Building a Bayesian Model: Part 5

In Part 4, we took our simple ballast model and re-derived it as a Bayesian model complete with priors, posteriors, hyperparameters, loglikelihoods…the whole shebang. We ended with an interpretation of the prior alpha parameter as a measure of both the signal to noise ratio in the emerging data and the quality of our prior. Of course, the global average as a prior is not great…can we come up with a better one?

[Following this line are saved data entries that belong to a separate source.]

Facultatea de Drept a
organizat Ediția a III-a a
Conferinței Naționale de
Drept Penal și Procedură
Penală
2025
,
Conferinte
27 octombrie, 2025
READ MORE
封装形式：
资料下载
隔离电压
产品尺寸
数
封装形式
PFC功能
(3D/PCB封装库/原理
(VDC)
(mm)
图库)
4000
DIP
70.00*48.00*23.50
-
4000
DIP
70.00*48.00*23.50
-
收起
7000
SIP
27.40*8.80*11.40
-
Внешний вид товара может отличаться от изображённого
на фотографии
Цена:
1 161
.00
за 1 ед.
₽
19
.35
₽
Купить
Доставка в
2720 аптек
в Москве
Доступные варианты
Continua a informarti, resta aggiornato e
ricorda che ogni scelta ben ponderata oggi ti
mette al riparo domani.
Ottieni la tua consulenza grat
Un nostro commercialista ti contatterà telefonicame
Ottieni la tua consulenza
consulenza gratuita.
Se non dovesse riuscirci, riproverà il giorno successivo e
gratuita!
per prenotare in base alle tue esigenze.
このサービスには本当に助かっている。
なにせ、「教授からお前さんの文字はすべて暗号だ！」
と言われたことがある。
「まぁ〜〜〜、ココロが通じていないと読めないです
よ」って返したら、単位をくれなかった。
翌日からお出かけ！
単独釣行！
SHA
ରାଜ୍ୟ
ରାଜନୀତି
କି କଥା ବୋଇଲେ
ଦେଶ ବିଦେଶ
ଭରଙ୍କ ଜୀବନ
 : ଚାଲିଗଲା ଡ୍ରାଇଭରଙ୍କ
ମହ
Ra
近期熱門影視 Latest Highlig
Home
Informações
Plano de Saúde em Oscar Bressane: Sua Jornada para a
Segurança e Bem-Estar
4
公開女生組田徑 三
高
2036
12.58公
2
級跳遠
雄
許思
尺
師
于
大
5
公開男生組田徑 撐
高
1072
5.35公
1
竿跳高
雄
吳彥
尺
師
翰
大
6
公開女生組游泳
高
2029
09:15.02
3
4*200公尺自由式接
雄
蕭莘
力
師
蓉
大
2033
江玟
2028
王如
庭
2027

Let’s think again about the Miami example. The goal is to predict the 3-point percentage allowed by Miami in this game. We’ve spent 4 articles and 4200 words on how to use Miami’s season-to-date 3 point % allowed as a predictor. To the extent that the season-to-date stats can’t be used because they’re too noisy, we’ve relied on the global average to fill in the gap. Every other piece of information other than the season-to-date stats and the global average is being ignored. Let’s focus on two of those pieces of information.

First, we can look at the team’s 3 point % allowed in the prior season. Teams will generally experience some turnover in their rosters from season to season, but there might be enough similarity that there’s some predictive value? It’s a full year number so there are no sample size concerns.

Second, we can look at the opponent (in this case Orlando) and how they’ve been shooting for the season to date. We’re going to run into sample size issues here especially early in the season, so we can use our good old ballast method to smooth the numbers out.

So our Level 5 model will be the same as our Level 4, model, with one important change. Instead of the global average, our prior will be some function of the global average, the team’s prior season average and the opponent’s season-to-date shooting. Hmm…”some function of” a bunch of predictors…sounds kinda like a regression, right?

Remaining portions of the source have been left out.